--- START ---

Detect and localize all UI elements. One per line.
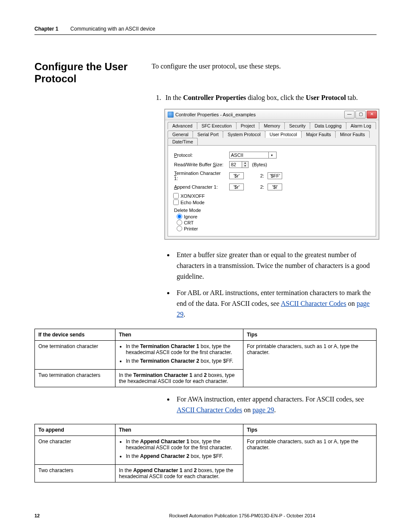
t1-h3: Tips [243, 329, 377, 340]
tab-security[interactable]: Security [284, 122, 310, 129]
section-intro: To configure the user protocol, use thes… [152, 61, 281, 70]
app-icon [168, 112, 174, 118]
t1-r2c2: In the Termination Character 1 and 2 box… [115, 369, 243, 387]
xon-xoff-checkbox[interactable]: XON/XOFF [173, 193, 370, 199]
step-list: In the Controller Properties dialog box,… [152, 93, 377, 103]
tab-system-protocol[interactable]: System Protocol [223, 131, 265, 138]
controller-properties-dialog: Controller Properties - Ascii_examples —… [165, 109, 379, 240]
tab-general[interactable]: General [168, 131, 193, 138]
tab-sfc-execution[interactable]: SFC Execution [197, 122, 237, 129]
page-29-link-2[interactable]: page 29 [252, 406, 274, 414]
t1-h2: Then [115, 329, 243, 340]
bullet-list-2: For AWA instruction, enter append charac… [165, 394, 377, 416]
delete-mode-label: Delete Mode [174, 208, 370, 213]
append-char-2-input[interactable]: '$l' [268, 184, 282, 190]
t2-r1c2: In the Append Character 1 box, type the … [115, 436, 243, 465]
t2-r2c2: In the Append Character 1 and 2 boxes, t… [115, 465, 243, 482]
protocol-select[interactable]: ASCII ▾ [229, 152, 277, 159]
ascii-codes-link[interactable]: ASCII Character Codes [281, 300, 346, 307]
tab-memory[interactable]: Memory [259, 122, 285, 129]
append-char-1-input[interactable]: '$r' [229, 184, 244, 190]
protocol-label: Protocol: [174, 152, 226, 158]
buffer-size-input[interactable]: 82 ▲▼ [229, 161, 249, 168]
termination-char-2-input[interactable]: '$FF' [268, 172, 282, 179]
term1-label: Termination Character 1: [174, 171, 226, 181]
bullet-buffer-size: Enter a buffer size greater than or equa… [174, 250, 377, 282]
t1-tips: For printable characters, such as 1 or A… [243, 340, 377, 387]
tab-minor-faults[interactable]: Minor Faults [335, 131, 370, 138]
buffer-label: Read/Write Buffer Size: [174, 162, 226, 167]
tab-advanced[interactable]: Advanced [168, 122, 197, 129]
t2-r1c1: One character [35, 436, 115, 465]
tab-alarm-log[interactable]: Alarm Log [346, 122, 376, 129]
tab-project[interactable]: Project [236, 122, 260, 129]
maximize-button[interactable]: ▢ [355, 111, 366, 118]
close-button[interactable]: ✕ [367, 111, 377, 118]
spinner-icon[interactable]: ▲▼ [242, 161, 249, 168]
bullet-list-1: Enter a buffer size greater than or equa… [165, 250, 377, 320]
append1-label: Append Character 1: [174, 184, 226, 190]
dialog-title: Controller Properties - Ascii_examples [175, 112, 255, 117]
t1-r1c1: One termination character [35, 340, 115, 369]
t2-tips: For printable characters, such as 1 or A… [243, 436, 377, 482]
section-heading: Configure the User Protocol [34, 61, 143, 85]
append2-label: 2: [260, 184, 264, 190]
user-protocol-pane: Protocol: ASCII ▾ Read/Write Buffer Size… [168, 145, 376, 236]
t2-h1: To append [35, 424, 115, 436]
buffer-unit: (Bytes) [252, 162, 267, 167]
tab-serial-port[interactable]: Serial Port [193, 131, 223, 138]
termination-char-1-input[interactable]: '$r' [229, 172, 244, 179]
append-table: To append Then Tips One character In the… [34, 424, 377, 482]
delete-mode-ignore[interactable]: Ignore [177, 214, 370, 219]
t1-r1c2: In the Termination Character 1 box, type… [115, 340, 243, 369]
t2-r2c1: Two characters [35, 465, 115, 482]
bullet-termination: For ABL or ARL instructions, enter termi… [174, 288, 377, 320]
dialog-titlebar: Controller Properties - Ascii_examples —… [165, 109, 379, 120]
tab-data-logging[interactable]: Data Logging [310, 122, 346, 129]
chevron-down-icon: ▾ [268, 152, 275, 158]
t2-h2: Then [115, 424, 243, 436]
chapter-label: Chapter 1 [34, 26, 58, 32]
t1-h1: If the device sends [35, 329, 115, 340]
ascii-codes-link-2[interactable]: ASCII Character Codes [177, 406, 242, 414]
page-number: 12 [34, 513, 108, 518]
step-1: In the Controller Properties dialog box,… [163, 93, 377, 103]
tab-user-protocol[interactable]: User Protocol [265, 131, 302, 138]
t1-r2c1: Two termination characters [35, 369, 115, 387]
delete-mode-printer[interactable]: Printer [177, 226, 370, 231]
minimize-button[interactable]: — [344, 111, 355, 118]
t2-h3: Tips [243, 424, 377, 436]
delete-mode-crt[interactable]: CRT [177, 220, 370, 225]
publication-info: Rockwell Automation Publication 1756-PM0… [108, 513, 377, 518]
tab-date-time[interactable]: Date/Time [168, 138, 198, 145]
echo-mode-checkbox[interactable]: Echo Mode [173, 199, 370, 205]
term2-label: 2: [260, 173, 264, 178]
bullet-append: For AWA instruction, enter append charac… [174, 394, 377, 416]
running-header: Chapter 1 Communicating with an ASCII de… [34, 26, 377, 35]
termination-table: If the device sends Then Tips One termin… [34, 329, 377, 387]
page-footer: 12 Rockwell Automation Publication 1756-… [34, 513, 377, 518]
tab-major-faults[interactable]: Major Faults [301, 131, 336, 138]
chapter-title: Communicating with an ASCII device [70, 26, 155, 32]
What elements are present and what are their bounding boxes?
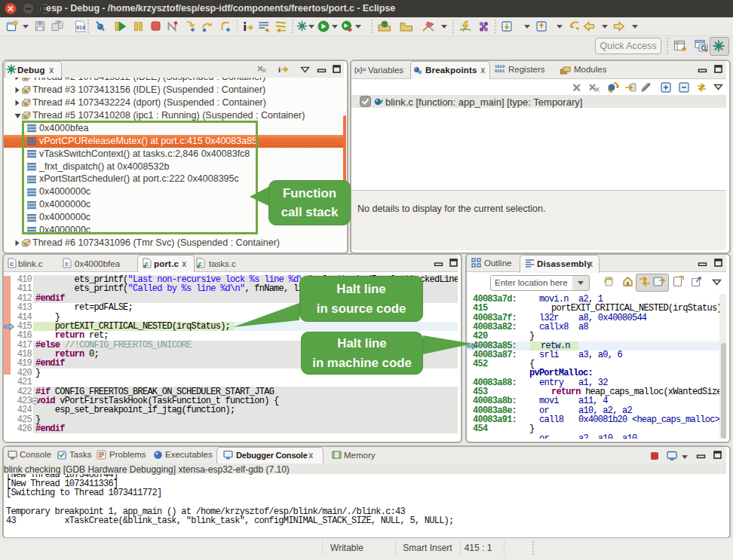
svg-text:c: c <box>65 260 69 268</box>
svg-text:010: 010 <box>76 26 85 31</box>
svg-text:i: i <box>278 65 281 74</box>
svg-text:c: c <box>10 260 14 268</box>
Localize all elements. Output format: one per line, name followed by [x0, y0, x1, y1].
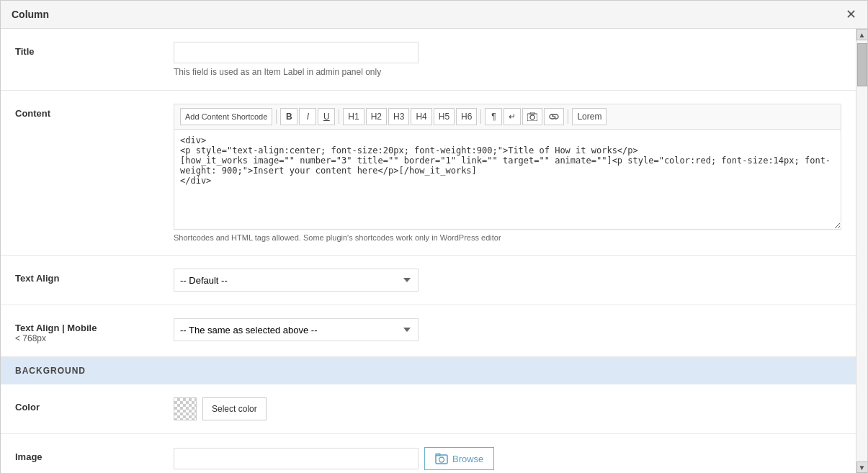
title-hint: This field is used as an Item Label in a…	[174, 67, 841, 77]
scrollbar-down-button[interactable]: ▼	[856, 461, 868, 473]
color-checker-pattern	[174, 397, 197, 420]
enter-button[interactable]: ↵	[504, 108, 521, 125]
toolbar-divider-2	[339, 109, 339, 124]
toolbar-divider-3	[480, 109, 481, 124]
svg-point-6	[439, 457, 444, 462]
svg-point-1	[530, 115, 534, 120]
camera-icon	[527, 112, 537, 121]
content-label: Content	[15, 104, 174, 119]
modal-body: Title This field is used as an Item Labe…	[1, 29, 867, 473]
link-button[interactable]	[544, 108, 564, 125]
h5-button[interactable]: H5	[434, 108, 455, 125]
browse-icon	[435, 453, 448, 464]
color-label: Color	[15, 397, 174, 413]
color-field-content: Select color	[174, 397, 841, 420]
image-row: Image Browse	[1, 434, 856, 473]
content-textarea[interactable]: <div> <p style="text-align:center; font-…	[174, 129, 841, 230]
color-picker-wrapper: Select color	[174, 397, 841, 420]
modal-content-area: Title This field is used as an Item Labe…	[1, 29, 856, 473]
image-label: Image	[15, 447, 174, 462]
text-align-row: Text Align -- Default -- Left Center Rig…	[1, 256, 856, 305]
toolbar-divider-4	[568, 109, 568, 124]
background-section-header: BACKGROUND	[1, 357, 856, 384]
underline-button[interactable]: U	[318, 108, 335, 125]
image-row-content: Browse	[174, 447, 841, 470]
text-align-mobile-label: Text Align | Mobile < 768px	[15, 318, 174, 343]
lorem-button[interactable]: Lorem	[572, 108, 607, 125]
modal-container: Column ✕ Title This field is used as an …	[0, 0, 868, 473]
scrollbar-up-button[interactable]: ▲	[856, 29, 868, 40]
browse-button[interactable]: Browse	[424, 447, 494, 470]
h3-button[interactable]: H3	[388, 108, 409, 125]
scrollbar-track	[856, 40, 867, 461]
content-row: Content Add Content Shortcode B I U H1 H…	[1, 91, 856, 256]
italic-button[interactable]: I	[299, 108, 316, 125]
image-input[interactable]	[174, 448, 419, 469]
link-icon	[549, 112, 559, 121]
image-field-content: Browse	[174, 447, 841, 470]
content-field-content: Add Content Shortcode B I U H1 H2 H3 H4 …	[174, 104, 841, 242]
content-hint: Shortcodes and HTML tags allowed. Some p…	[174, 233, 841, 242]
title-row: Title This field is used as an Item Labe…	[1, 29, 856, 91]
h1-button[interactable]: H1	[343, 108, 364, 125]
text-align-mobile-sub-label: < 768px	[15, 333, 174, 343]
h6-button[interactable]: H6	[456, 108, 477, 125]
content-toolbar: Add Content Shortcode B I U H1 H2 H3 H4 …	[174, 104, 841, 129]
camera-button[interactable]	[522, 108, 542, 125]
title-label: Title	[15, 42, 174, 57]
text-align-mobile-row: Text Align | Mobile < 768px -- The same …	[1, 305, 856, 357]
modal-header: Column ✕	[1, 1, 867, 29]
modal-close-button[interactable]: ✕	[846, 8, 856, 21]
modal-title: Column	[12, 9, 49, 20]
text-align-label: Text Align	[15, 269, 174, 284]
text-align-mobile-content: -- The same as selected above -- Left Ce…	[174, 318, 841, 341]
title-field-content: This field is used as an Item Label in a…	[174, 42, 841, 77]
h4-button[interactable]: H4	[411, 108, 431, 125]
text-align-content: -- Default -- Left Center Right Justify	[174, 269, 841, 292]
select-color-button[interactable]: Select color	[202, 397, 267, 420]
toolbar-divider-1	[276, 109, 277, 124]
paragraph-button[interactable]: ¶	[485, 108, 502, 125]
color-row: Color Select color	[1, 384, 856, 434]
text-align-mobile-select[interactable]: -- The same as selected above -- Left Ce…	[174, 318, 419, 341]
text-align-select[interactable]: -- Default -- Left Center Right Justify	[174, 269, 419, 292]
add-shortcode-button[interactable]: Add Content Shortcode	[180, 108, 272, 125]
modal-scrollbar: ▲ ▼	[856, 29, 867, 473]
bold-button[interactable]: B	[280, 108, 297, 125]
scrollbar-thumb[interactable]	[857, 43, 867, 86]
title-input[interactable]	[174, 42, 419, 63]
h2-button[interactable]: H2	[366, 108, 387, 125]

--- END ---

EXERCISE INSTRUCTIONS: Copy whichever lines in the listing above contain the word "Rockwell".

RESPONSE TO THIS EXERCISE:
publication-info: Rockwell Automation Publication 1756-PM0… [108, 513, 377, 518]
page-footer: 12 Rockwell Automation Publication 1756-… [34, 513, 377, 518]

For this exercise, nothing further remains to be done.